MCI and WorldCom merged in 1998, and the new company plunged into bankruptcy in July 2002, seeking to get out from under the $41 billion in debt. The filing was the biggest in U.S. bankruptcy history.
Former WorldCom CEO and President Bernard Ebbers was indicted last month by a federal grand jury in New York and charged with fraud, conspiracy and making false statements. Ebbers has pleaded not guilty. But the company's former chief financial officer, Scott Sullivan, has pleaded guilty and faces up to 25 years in prison. Ebbers resigned nearly one year ago. Sullivan was fired in July 2002.
This installment of bust from the 1990s stock market boom has created a lingering hangover in Tucson that has resulted in fewer library books, slower city revenues, higher taxes for homeowners and less money for schools.
Delinquent tax records in the county Treasurer's Office show that the company, which operates as MCI, owes more than $400,000 in property taxes for the last two tax years--including $317,014 for 2002.
Most of what is owed is due to the Tucson Unified School District. Tax statements for the company's chief property in Tucson for 2002 include $126,505 owed to TUSD. All of the taxes due to TUSD and the city are for secondary taxes, which are used to re-pay voter-approved debt.
The city is missing more than $69,215 in MCI property taxes from 2002; Pima County is owed nearly $62,000; Pima Community College is owed nearly $29,000.
Perhaps the greatest hole created by MCI was in the Tucson-Pima Library, operated by the city and funded jointly by the city and county. Taxes to the Free Library District, to which all Pima County property owners pay at the rate of $21.24 for a $100,000 property, could raise a maximum of $11.1 million this year.
MCI owed nearly $30,000 in library taxes for two years. Pat Corella, assistant director of the Tucson-Pima Library, said that money could have gone to supplement the annual $2.6 million book budget.
MCI's delinquent taxes were among the 15,643 tax liens available at the annual auction conducted last month by county Treasurer Beth Ford, a Republican. MCI's late fee--technically, interest--is 16 percent.
Bidders, who vie for tax liens by jockeying for the highest, but declining interest rates that begin at 16 percent, stayed away from the MCI tax debt. Winning bidders buy the tax lien and are re-paid when the delinquent taxes are paid. The trick is to buy a lien as close to the 16 percent interest as possible. If left unpaid for three years, the lien buyer can acquire the property for the price of the taxes.
Those on the list include big and small names. Big, like longtime real estate investor Mike Naifeh, an appraiser whose brother Tom was the dreaded deputy county assessor under Democrat Alan Lang until a successful recall in 1994. Mike Naifeh owed $988 on the Tucson Country Club lot he converted into a half-million-dollar home. And small, like Bruce Friedemann, known in some circles for his money-is-evil rants on cable access television. Friedemann, who began his minor speculation by squatting in a county-acquired home, owed $1,710 on property in Arivaca.

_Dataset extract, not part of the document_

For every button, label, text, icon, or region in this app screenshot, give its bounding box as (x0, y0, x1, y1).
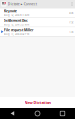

For Pima County, whose treasurer is the central tax collector for all local governments, the MCI matter is complicated by the company's bankruptcy. It forces Pima County to get in line with other creditors.
"We come high, not as high as the Internal Revenue Service, but higher than the average creditor," said Martin Willett, a former deputy county attorney for civil matters and now the deputy county administrator.
Settlement talks are under way.
The MCI holdings are not likely to generate those types of taxes in the next few years. Valued last year for tax purposes at $30 million--including $29.2 million in equipment--the MCI property now is valued at $30,096.
That is not a function of Democratic Assessor Rick Lyons. MCI, along with other telecoms, utilities, mines, railroads, airline property and parcels of standing timber, are "centrally assessed," or valued by the state Department of Revenue.
Moreover, Lyons said, values for MCI and similar companies don't follow the traditional land or property appraisal. They are instead an enterprise value, which considers the value of the company's stock.
Bankruptcy helped spur MCI's huge drop in taxable value in Pima County.
On the other end, MCI announced last week that do-not-call laws prompted it to lay off 4,000 employees, including 850 in Phoenix.